- Story code: D 94003
- Story: Carl Barks
- Date: October 1994
- Hero: Donald Duck
- Pages: 24
- Layout: 4 rows per page
- Appearances: Donald Duck, Huey, Dewey and Louie, Scrooge McDuck, Beagle Boys

= Horsing Around with History =

32-page Disney comics story starring Scrooge McDuck

"Horsing Around with History" is a 24-page Disney comics story starring Scrooge McDuck, written by Carl Barks and drawn by William Van Horn. It was published in English in Uncle Scrooge Adventures #33 (July 1995).

This was Barks' next-to-last story released in the United States (the last one being "Somewhere in Nowhere"). Barks came out of retirement to provide a script for this story and he chose William Van Horn to illustrate this story for him. This story was originally written to celebrate the 30th anniversary of Carl Barks' retirement.

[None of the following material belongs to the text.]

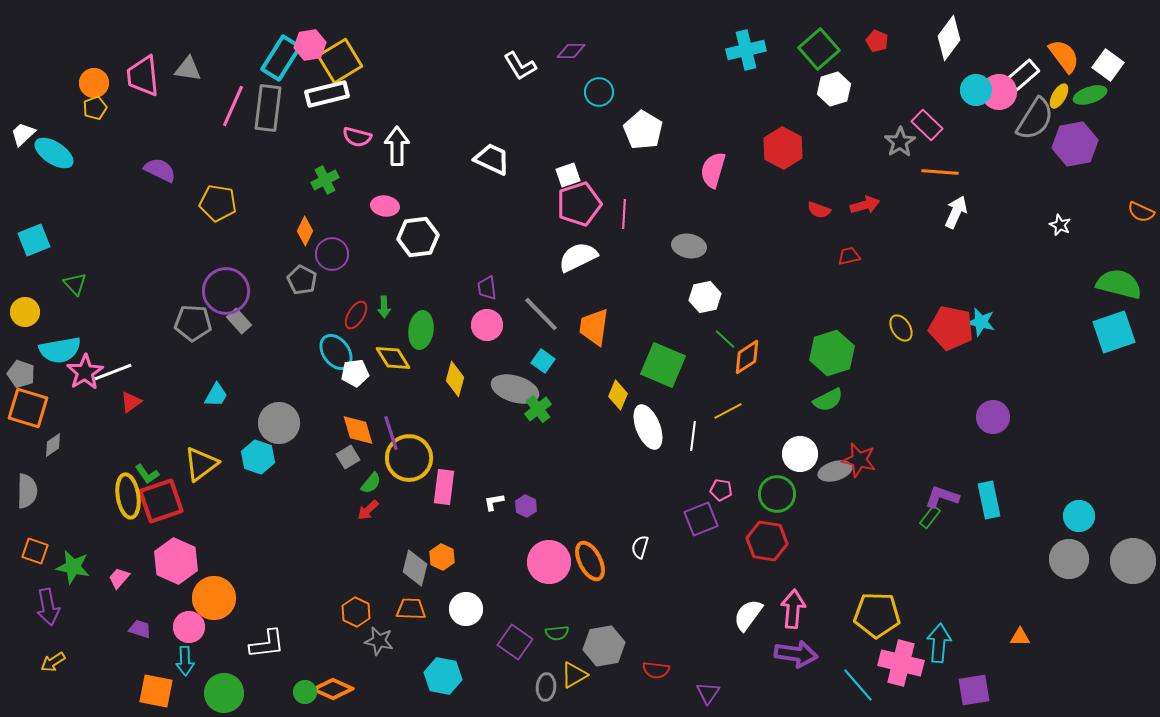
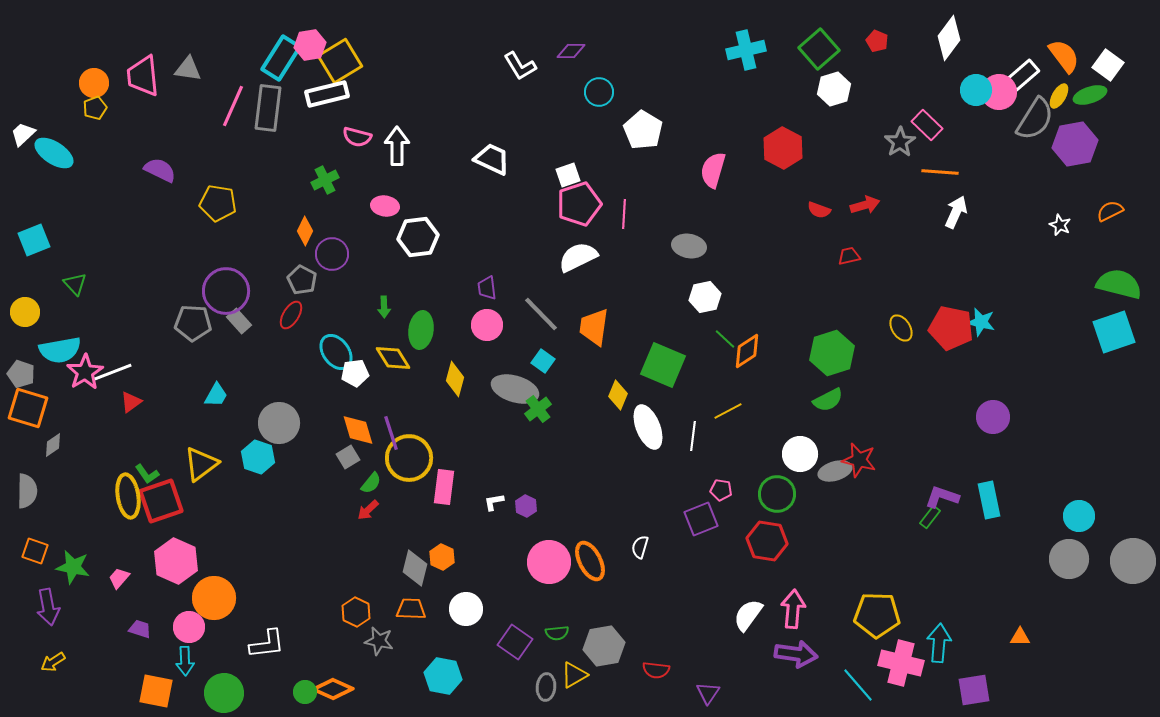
orange semicircle at (1141, 212): moved 31 px left, 1 px up; rotated 128 degrees clockwise
red ellipse at (356, 315): moved 65 px left
orange diamond at (747, 357): moved 6 px up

It was also later printed in Uncle Scrooge Adventures in Color #56 (1 September 1998) and Walt Disney's Uncle Scrooge: The Diamond Jubilee Collection # 1 (2022).

==Plot==
Scrooge, Donald and the nephews Huey, Dewey and Louie are off to find ancient sunken treasure from the time of the Trojan War, unaware that the Beagle Boys are spying on them. The Ducks find the legendary Trojan Horse, but all the while they are followed by an albatross, which serves as a spy for the Beagle Boys.